2- ((R) -8-acetylamino-5, 6, 7, 8-tetrahydro-naphthalen-2-yloxy) -5H-pyrrolo [2, 3-b ] pyrazine-7-carboxylic acid ((S) -1, 2, 2-trimethyl-propyl) -amide;

2- ((R) -8-amino-5, 6, 7, 8-tetrahydro-naphthalen-2-yloxy) -5H-pyrrolo [2, 3-b ] pyrazine-7-carboxylic acid ((S) -1, 2, 2-trimethyl-propyl) -amide;

2- ((R) -8-acetylamino-5, 6, 7, 8-tetrahydro-naphthalen-2-yloxy) -5H-pyrrolo [2, 3-b ] pyrazine-7-carboxylic acid ((R) -1-cyclopropyl-ethyl) -amide;

2- ((R) -8-formylamino-5, 6, 7, 8-tetrahydro-naphthalen-2-yloxy) -5H-pyrrolo [2, 3-b ] pyrazine-7-carboxylic acid ((R) -1-cyclopropyl-ethyl) -amide;

2- ((R) -8-amino-5, 6, 7, 8-tetrahydro-naphthalen-2-yloxy) -5H-pyrrolo [2, 3-b ] pyrazine-7-carboxylic acid ((R) -1-cyclopropyl-ethyl) -amide;

2- ((R) -3-acetylamino-indan-5-yloxy) -5H-pyrrolo [2, 3-b ] pyrazine-7-carboxylic acid dicyclopropylmethyl-amide;

2- ((R) -1-acetylamino-indan-5-yloxy) -5H-pyrrolo [2, 3-b ] pyrazine-7-carboxylic acid ((R) -1-cyclopropyl-ethyl) -amide; and

2- ((R) -8-acetylamino-5, 6, 7, 8-tetrahydro-naphthalen-2-yloxy) -5H-pyrrolo [2, 3-b ] pyrazine-7-carboxylic acid ((S) -2-methoxy-1-methyl-ethyl) -amide.

16. A method of treating an inflammatory or autoimmune condition comprising administering to a patient in need thereof a therapeutically effective amount of a compound of any one of claims 1-15.

17. The method of claim 16, further comprising administering an additional therapeutic agent selected from a chemotherapeutic or anti-proliferative agent, an anti-inflammatory agent, an immunomodulatory or immunosuppressive agent, a neurotrophic factor, an agent for treating cardiovascular disease, an agent for treating diabetes, or an agent for treating immunodeficiency disorders.

18. A method of treating rheumatoid arthritis comprising administering to a patient in need thereof a therapeutically effective amount of a compound of any one of claims 1-15.

19. A method of treating asthma, comprising administering to a patient in need thereof a therapeutically effective amount of a compound of any one of claims 1-15.

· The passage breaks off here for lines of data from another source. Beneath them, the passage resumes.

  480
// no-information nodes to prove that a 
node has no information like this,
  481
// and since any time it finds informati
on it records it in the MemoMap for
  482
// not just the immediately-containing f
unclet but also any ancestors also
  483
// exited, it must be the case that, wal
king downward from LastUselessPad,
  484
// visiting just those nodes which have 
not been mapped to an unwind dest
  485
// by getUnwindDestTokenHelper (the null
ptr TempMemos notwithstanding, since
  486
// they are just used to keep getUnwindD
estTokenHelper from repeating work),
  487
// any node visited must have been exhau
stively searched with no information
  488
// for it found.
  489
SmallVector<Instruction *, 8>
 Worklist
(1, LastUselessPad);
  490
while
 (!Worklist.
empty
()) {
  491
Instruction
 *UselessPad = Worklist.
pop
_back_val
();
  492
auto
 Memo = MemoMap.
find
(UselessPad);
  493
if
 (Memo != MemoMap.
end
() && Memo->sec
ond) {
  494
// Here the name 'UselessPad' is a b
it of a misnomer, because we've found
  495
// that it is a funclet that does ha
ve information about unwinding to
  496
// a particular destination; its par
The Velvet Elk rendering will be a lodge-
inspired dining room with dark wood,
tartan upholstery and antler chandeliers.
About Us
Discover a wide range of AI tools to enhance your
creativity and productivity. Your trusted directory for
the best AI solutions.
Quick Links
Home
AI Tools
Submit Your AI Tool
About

20. A method of treating an immune disorder including lupus, multiple sclerosis, rheumatoid arthritis, psoriasis, type I diabetes, complications from organ transplantation, foreign body transplantation, diabetes, cancer, asthma, atopic dermatitis, autoimmune thyroid disease, ulcerative colitis, crohn's disease, alzheimer's disease, and leukemia, comprising administering to a patient in need thereof a therapeutically effective amount of a compound of any one of claims 1-15.

21. A pharmaceutical composition comprising a compound of any one of claims 1-15 and at least one pharmaceutically acceptable carrier, excipient, or diluent.

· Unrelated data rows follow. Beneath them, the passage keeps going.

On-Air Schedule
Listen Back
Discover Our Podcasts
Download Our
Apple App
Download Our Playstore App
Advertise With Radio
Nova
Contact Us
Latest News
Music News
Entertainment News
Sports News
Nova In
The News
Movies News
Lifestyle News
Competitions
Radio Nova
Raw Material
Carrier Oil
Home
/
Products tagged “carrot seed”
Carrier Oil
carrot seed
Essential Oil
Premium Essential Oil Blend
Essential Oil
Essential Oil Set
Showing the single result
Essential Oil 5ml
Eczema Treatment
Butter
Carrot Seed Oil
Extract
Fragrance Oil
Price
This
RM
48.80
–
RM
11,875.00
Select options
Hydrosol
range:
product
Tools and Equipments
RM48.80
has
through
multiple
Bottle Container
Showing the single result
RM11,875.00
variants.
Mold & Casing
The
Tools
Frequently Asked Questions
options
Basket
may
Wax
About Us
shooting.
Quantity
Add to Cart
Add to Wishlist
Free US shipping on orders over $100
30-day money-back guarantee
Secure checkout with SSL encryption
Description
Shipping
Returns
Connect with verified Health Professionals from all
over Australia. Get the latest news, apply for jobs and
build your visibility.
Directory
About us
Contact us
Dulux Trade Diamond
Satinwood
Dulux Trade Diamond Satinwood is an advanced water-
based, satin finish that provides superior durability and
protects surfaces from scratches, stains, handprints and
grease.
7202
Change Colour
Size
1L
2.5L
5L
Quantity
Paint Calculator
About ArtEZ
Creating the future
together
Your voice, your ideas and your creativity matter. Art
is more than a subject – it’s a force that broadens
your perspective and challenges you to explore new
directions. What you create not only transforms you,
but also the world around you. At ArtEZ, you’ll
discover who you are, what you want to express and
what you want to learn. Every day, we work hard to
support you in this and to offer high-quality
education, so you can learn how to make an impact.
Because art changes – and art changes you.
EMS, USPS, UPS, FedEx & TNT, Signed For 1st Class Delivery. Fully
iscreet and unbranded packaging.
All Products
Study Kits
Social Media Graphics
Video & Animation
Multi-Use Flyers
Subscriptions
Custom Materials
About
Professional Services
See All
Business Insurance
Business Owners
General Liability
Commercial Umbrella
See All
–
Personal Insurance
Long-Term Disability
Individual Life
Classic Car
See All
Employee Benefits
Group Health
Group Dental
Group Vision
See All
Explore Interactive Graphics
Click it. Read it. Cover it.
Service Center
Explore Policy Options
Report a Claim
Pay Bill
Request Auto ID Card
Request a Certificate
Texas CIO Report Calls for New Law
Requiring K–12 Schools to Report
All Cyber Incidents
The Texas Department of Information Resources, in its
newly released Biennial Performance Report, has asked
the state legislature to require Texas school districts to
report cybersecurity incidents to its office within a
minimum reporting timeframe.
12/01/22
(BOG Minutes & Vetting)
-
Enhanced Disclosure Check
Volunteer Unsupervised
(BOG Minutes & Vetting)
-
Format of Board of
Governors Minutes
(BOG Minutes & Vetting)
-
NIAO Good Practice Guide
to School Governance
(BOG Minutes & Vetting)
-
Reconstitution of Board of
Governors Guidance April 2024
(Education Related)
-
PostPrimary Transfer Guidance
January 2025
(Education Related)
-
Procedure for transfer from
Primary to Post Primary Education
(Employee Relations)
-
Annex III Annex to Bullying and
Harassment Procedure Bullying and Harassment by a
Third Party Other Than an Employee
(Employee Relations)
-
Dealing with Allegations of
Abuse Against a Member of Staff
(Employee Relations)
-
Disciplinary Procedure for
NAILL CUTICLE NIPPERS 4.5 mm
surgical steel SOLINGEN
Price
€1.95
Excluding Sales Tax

22. The pharmaceutical composition of claim 21, further comprising administering an additional therapeutic agent selected from the group consisting of a chemotherapeutic or anti-proliferative agent, an anti-inflammatory agent, an immunomodulatory or immunosuppressive agent, a neurotrophic factor, an agent for treating cardiovascular disease, an agent for treating diabetes, and an agent for treating immunodeficiency disorders.

23. A compound according to any one of claims 1 to 15 for use in the treatment of an inflammatory or autoimmune disorder.

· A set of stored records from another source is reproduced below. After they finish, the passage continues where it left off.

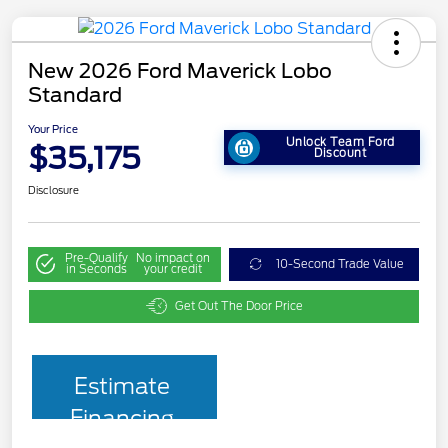
New 2026 Ford Maverick Lobo
Standard
Your Price
Unlock Team Ford
$35,175
Discount
Disclosure
Pre-Qualify
No impact on
10-Second Trade Value
in Seconds
your credit
Get Out The Door Price
Estimate
Financing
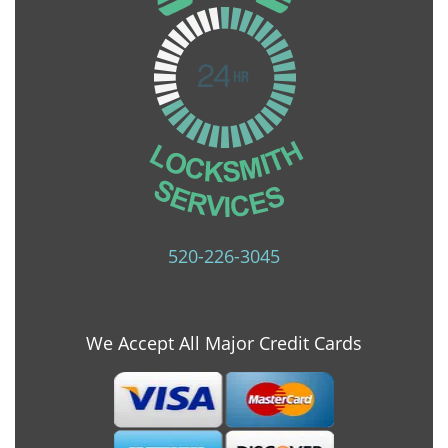
520-226-3045
We Accept All Major Credit Cards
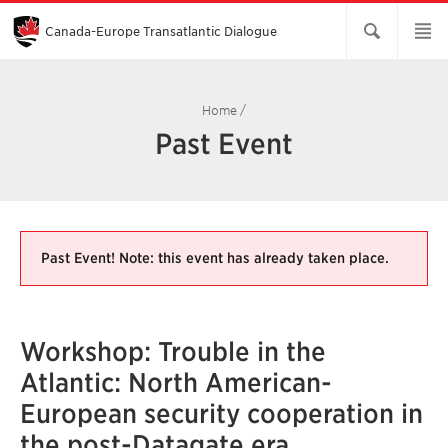
Skip
to
Main
Canada-Europe Transatlantic Dialogue
Content
Home
/
Past Event
Past Event! Note: this event has already taken place.
Workshop: Trouble in the
Atlantic: North American-
European security cooperation in
the post-Datagate era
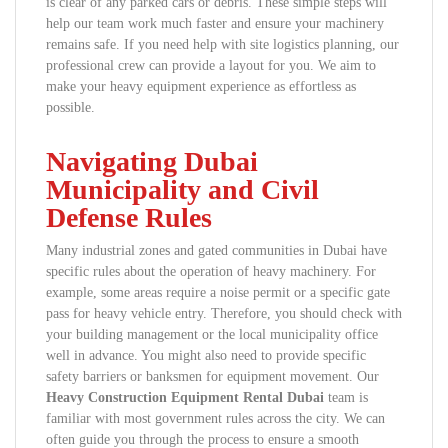
is clear of any parked cars or debris. These simple steps will
help our team work much faster and ensure your machinery
remains safe. If you need help with site logistics planning, our
professional crew can provide a layout for you. We aim to
make your heavy equipment experience as effortless as
possible.
Navigating Dubai
Municipality and Civil
Defense Rules
Many industrial zones and gated communities in Dubai have
specific rules about the operation of heavy machinery. For
example, some areas require a noise permit or a specific gate
pass for heavy vehicle entry. Therefore, you should check with
your building management or the local municipality office
well in advance. You might also need to provide specific
safety barriers or banksmen for equipment movement. Our
Heavy Construction Equipment Rental Dubai
team is
familiar with most government rules across the city. We can
often guide you through the process to ensure a smooth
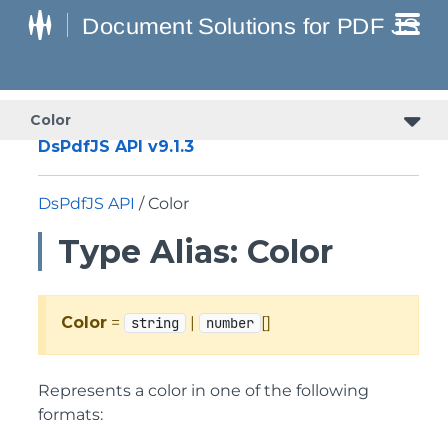
Color
DsPdfJS API v9.1.3
DsPdfJS API
/ Color
Type Alias: Color
Color
=
|
[]
string
number
Represents a color in one of the following
formats:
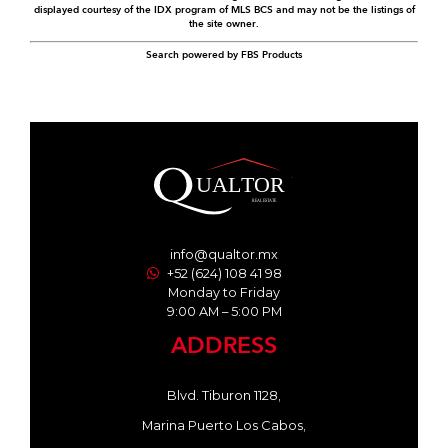
displayed courtesy of the IDX program of MLS BCS and may not be the listings of
the site owner.
Search powered by FBS Products
info@qualtor.mx
+52 (624) 108 41 98
Monday to Friday
9:00 AM – 5:00 PM
ADDRESS
Blvd. Tiburon 1128,
Marina Puerto Los Cabos,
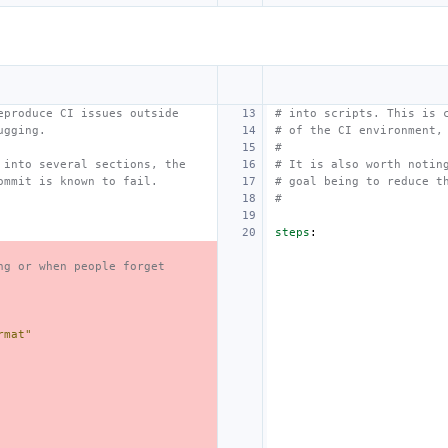
eproduce CI issues outside
# into scripts. This is 
ugging.
# of the CI environment,
#
 into several sections, the
# It is also worth notin
ommit is known to fail.
# goal being to reduce t
#
steps
:
ng or when people forget
rmat"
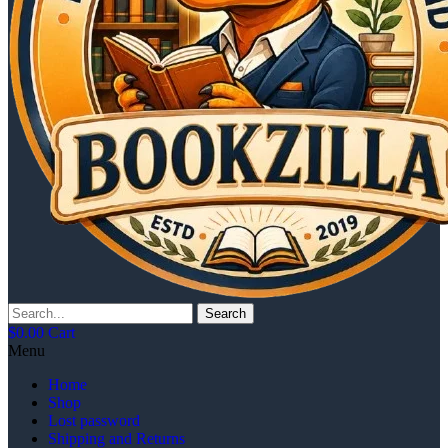
Search
$
0.00
Cart
Menu
Home
Shop
Lost password
Shipping and Returns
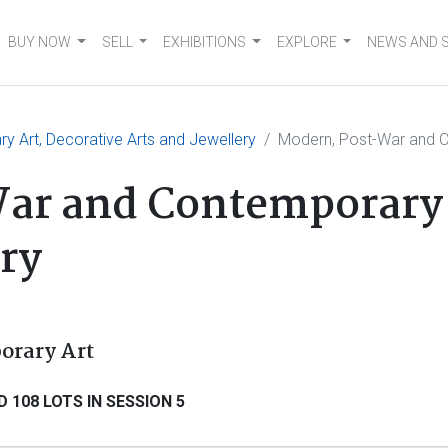
BUY NOW
SELL
EXHIBITIONS
EXPLORE
NEWS AND 
 Art, Decorative Arts and Jewellery
Modern, Post-War and 
ar and Contemporary 
ery
orary Art
 108 LOTS IN SESSION 5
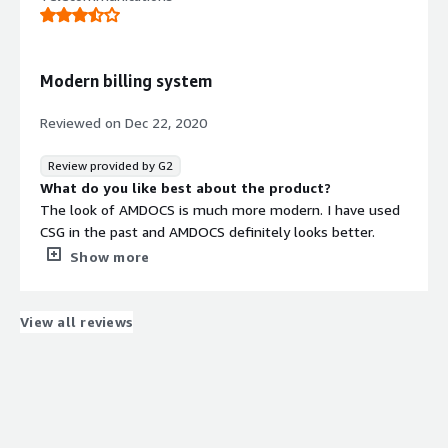
confusing to understand all the capabilities and
maximize them on a small team. Additionally cost too
support all of this is high
What problems is the product solving and how is
Modern billing system
that benefiting you?
Ability to share content to our customers that would
Reviewed on
Dec 22, 2020
otherwise be challenging to access and publish
Recommendations to others considering the
Review provided by G2
product:
What do you like best about the product?
Consider all your use cases upfront in order to do
The look of AMDOCS is much more modern. I have used
cost/benefit on pricing
CSG in the past and AMDOCS definitely looks better.
Show more
Because AMDOCS looks more modern it is also easier to
use. I have used CSG for over a year and was always
confused with its interactions. AMDOCS came more
View all reviews
naturally to me and I enjoy using it more than CSG, even
though I needed to adapt to a new billing system.
What do you dislike about the product?
At times it requires you to input more than 1 piece of
information even though the piece of information is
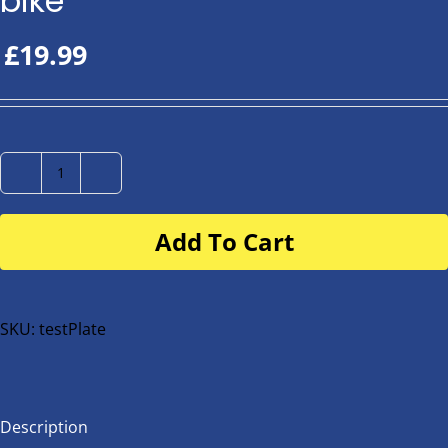
bike
£
19.99
Number
Plate
Add To Cart
for
buggy
or
bike
SKU:
testPlate
quantity
Description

24. A compound according to any one of claims 1 to 15 for use in the treatment of any one of the conditions mentioned in claims 17, 20 or 22.

25. Use of a compound according to any one of claims 1 to 15 in the manufacture of a medicament for the treatment of an inflammatory or autoimmune disorder.

26. The invention as hereinbefore described.